Causeway rescues have cost charity £130,000
DRIVERS stranded on a Northumberland causeway have cost a charity rescue service up to £130,000 over the past five years.
Motorists are regularly caught out when attempting to negotiate the causeway linking Holy Island to the mainland outside safe crossing times, when their vehicles become trapped in the rising tide.
This happens despite warning signs on the causeway.
Drivers are rescued by local coastguards and, if the water is deep enough, the Seahouses inshore lifeboat.
The lifeboat crew launches up to 12 times a year to deal with such call-outs.
The RNLI’s funds are hit by an estimated £2,200 cost every time this happens. This adds up to between £66,000 and £132,000 over a five-year period.
Last night, Coun Dougie Watkin, whose Northumberland County Council ward covers Holy Island, acknowledged that the call-outs cost the emergency services a considerable amount but said people should not be deterred from calling them when in genuine need.
He said: “The one thing we do not want to do is under any circumstances is to stop people ringing the emergency services when they get into trouble.
“The cost of somebody ringing the emergency services compared to someone losing their life is negligible.
“However, you could weep. Nobody, I repeat nobody, drives off the east side of the island to try to get to Denmark, why do they feel the need to drive off the west side to get to England?
“The first vehicle got stuck on the causeway the first week it was open in 1954.
“I appreciate the problems the emergency services have had, but equally they are to be complimented because we have never lost anybody on the causeway.”

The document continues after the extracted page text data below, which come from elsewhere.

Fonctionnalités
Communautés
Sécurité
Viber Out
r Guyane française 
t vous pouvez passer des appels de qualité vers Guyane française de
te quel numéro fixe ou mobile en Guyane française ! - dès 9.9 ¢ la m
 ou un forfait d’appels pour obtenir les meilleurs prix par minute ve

Seahouses lifeboat operations manager Ian Clayton said: “It costs the RNLI a lot of money to get up there.”
The RNLI obtain its money through public donations and fundraising events.

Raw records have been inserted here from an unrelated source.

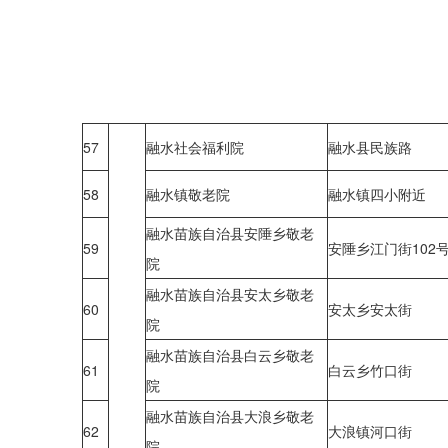
57
融水社会福利院
融水县民族路
58
融水镇敬老院
融水镇四小附近
融水苗族自治县安陲乡敬老
59
安陲乡江门街102
院
融水苗族自治县安太乡敬老
60
安太乡安太街
院
融水苗族自治县白云乡敬老
61
白云乡竹口街
院
融水苗族自治县大浪乡敬老
62
大浪镇河口街
院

“It costs millions of pounds every year to fund the RNLI, to provide a service and it is a service that is free of charge and at no cost to the taxpayer.
“Every country with a coastline has an obligation to provide a rescue service.”

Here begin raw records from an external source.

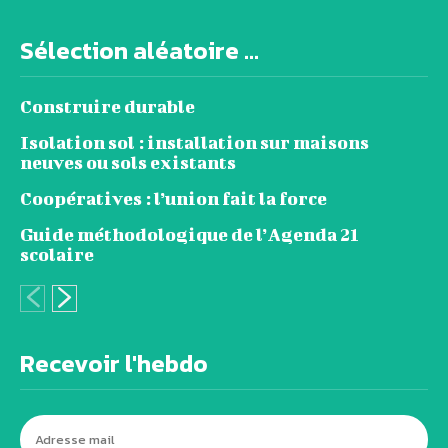
Sélection aléatoire ...
Construire durable
Isolation sol : installation sur maisons
neuves ou sols existants
Coopératives : l’union fait la force
Guide méthodologique de l’Agenda 21
scolaire
Recevoir l'hebdo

The call-out figure of £2,200 covers the maintenance of the boat and the wages of the mechanics who check it out after each incident.
The most recent call-out on the causeway involved a pair of Spanish holidaymakers, who did not speak English, who attempted to cross more than an hour after the safe times on Tuesday. They abandoned their vehicle and were rescued from a refuge box on the crossing by the lifeboat.